Data records
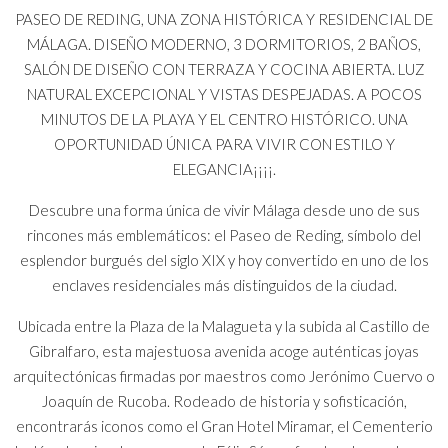
PASEO DE REDING, UNA ZONA HISTÓRICA Y RESIDENCIAL DE
MÁLAGA. DISEÑO MODERNO, 3 DORMITORIOS, 2 BAÑOS,
SALÓN DE DISEÑO CON TERRAZA Y COCINA ABIERTA. LUZ
NATURAL EXCEPCIONAL Y VISTAS DESPEJADAS. A POCOS
MINUTOS DE LA PLAYA Y EL CENTRO HISTÓRICO. UNA
OPORTUNIDAD ÚNICA PARA VIVIR CON ESTILO Y
ELEGANCIA¡¡¡¡.
Descubre una forma única de vivir Málaga desde uno de sus
rincones más emblemáticos: el Paseo de Reding, símbolo del
esplendor burgués del siglo XIX y hoy convertido en uno de los
enclaves residenciales más distinguidos de la ciudad.
Ubicada entre la Plaza de la Malagueta y la subida al Castillo de
Gibralfaro, esta majestuosa avenida acoge auténticas joyas
arquitectónicas firmadas por maestros como Jerónimo Cuervo o
Joaquín de Rucoba. Rodeado de historia y sofisticación,
encontrarás iconos como el Gran Hotel Miramar, el Cementerio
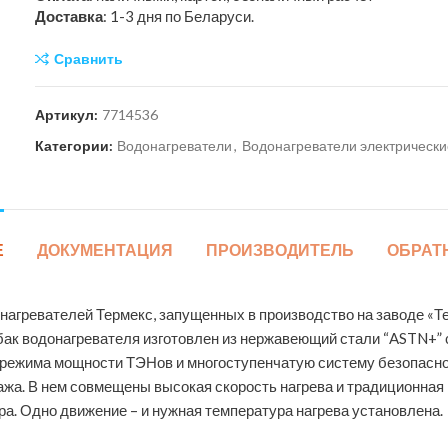
Доставка
: 1-3 дня по Беларуси.
Сравнить
Артикул:
7714536
Категории:
Водонагреватели
,
Водонагреватели электрически
Е
ДОКУМЕНТАЦИЯ
ПРОИЗВОДИТЕЛЬ
ОБРАТ
донагревателей Термекс, запущенных в производство на заводе «Т
 бак водонагревателя изготовлен из нержавеющий стали “ASTN+” 
ри режима мощности ТЭНов и многоступенчатую систему безопаснос
ажа. В нем совмещены высокая скорость нагрева и традиционна
а. Одно движение – и нужная температура нагрева установлена.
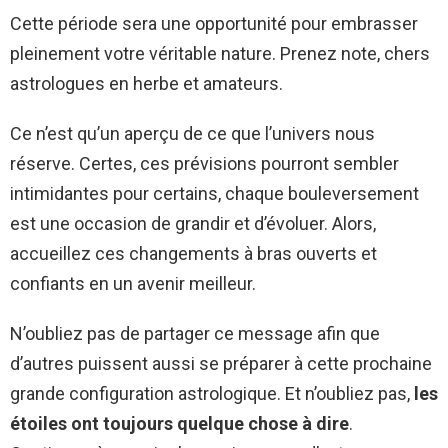
Cette période sera une opportunité pour embrasser
pleinement votre véritable nature. Prenez note, chers
astrologues en herbe et amateurs.
Ce n’est qu’un aperçu de ce que l’univers nous
réserve. Certes, ces prévisions pourront sembler
intimidantes pour certains, chaque bouleversement
est une occasion de grandir et d’évoluer. Alors,
accueillez ces changements à bras ouverts et
confiants en un avenir meilleur.
N’oubliez pas de partager ce message afin que
d’autres puissent aussi se préparer à cette prochaine
grande configuration astrologique. Et n’oubliez pas,
les
étoiles ont toujours quelque chose à dire
.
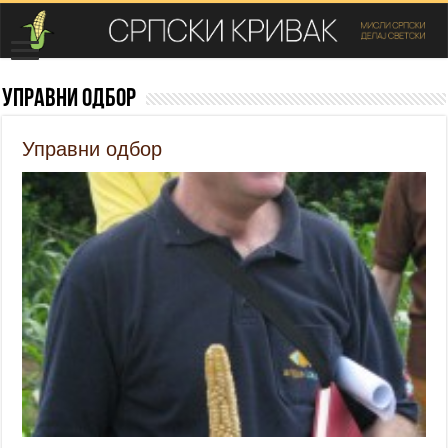
Управни одбор
Управни одбор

Problem to work on
What belongs in the answer is each line above, reproduced exactly, and no picture.

Result of this task
PASEO DE REDING, UNA ZONA HISTÓRICA Y RESIDENCIAL DE
MÁLAGA. DISEÑO MODERNO, 3 DORMITORIOS, 2 BAÑOS,
SALÓN DE DISEÑO CON TERRAZA Y COCINA ABIERTA. LUZ
NATURAL EXCEPCIONAL Y VISTAS DESPEJADAS. A POCOS
MINUTOS DE LA PLAYA Y EL CENTRO HISTÓRICO. UNA
OPORTUNIDAD ÚNICA PARA VIVIR CON ESTILO Y
ELEGANCIA¡¡¡¡.
Descubre una forma única de vivir Málaga desde uno de sus
rincones más emblemáticos: el Paseo de Reding, símbolo del
esplendor burgués del siglo XIX y hoy convertido en uno de los
enclaves residenciales más distinguidos de la ciudad.
Ubicada entre la Plaza de la Malagueta y la subida al Castillo de
Gibralfaro, esta majestuosa avenida acoge auténticas joyas
arquitectónicas firmadas por maestros como Jerónimo Cuervo o
Joaquín de Rucoba. Rodeado de historia y sofisticación,
encontrarás iconos como el Gran Hotel Miramar, el Cementerio
Доставка
: 1-3 дня по Беларуси.
Сравнить
Артикул:
7714536
Категории:
Водонагреватели
,
Водонагреватели электрически
Е
ДОКУМЕНТАЦИЯ
ПРОИЗВОДИТЕЛЬ
ОБРАТ
донагревателей Термекс, запущенных в производство на заводе «Т
 бак водонагревателя изготовлен из нержавеющий стали “ASTN+” 
ри режима мощности ТЭНов и многоступенчатую систему безопаснос
ажа. В нем совмещены высокая скорость нагрева и традиционна
а. Одно движение – и нужная температура нагрева установлена.
Cette période sera une opportunité pour embrasser
pleinement votre véritable nature. Prenez note, chers
astrologues en herbe et amateurs.
Ce n’est qu’un aperçu de ce que l’univers nous
réserve. Certes, ces prévisions pourront sembler
intimidantes pour certains, chaque bouleversement
est une occasion de grandir et d’évoluer. Alors,
accueillez ces changements à bras ouverts et
confiants en un avenir meilleur.
N’oubliez pas de partager ce message afin que
d’autres puissent aussi se préparer à cette prochaine
grande configuration astrologique. Et n’oubliez pas,
les
étoiles ont toujours quelque chose à dire
.
Управни одбор
Управни одбор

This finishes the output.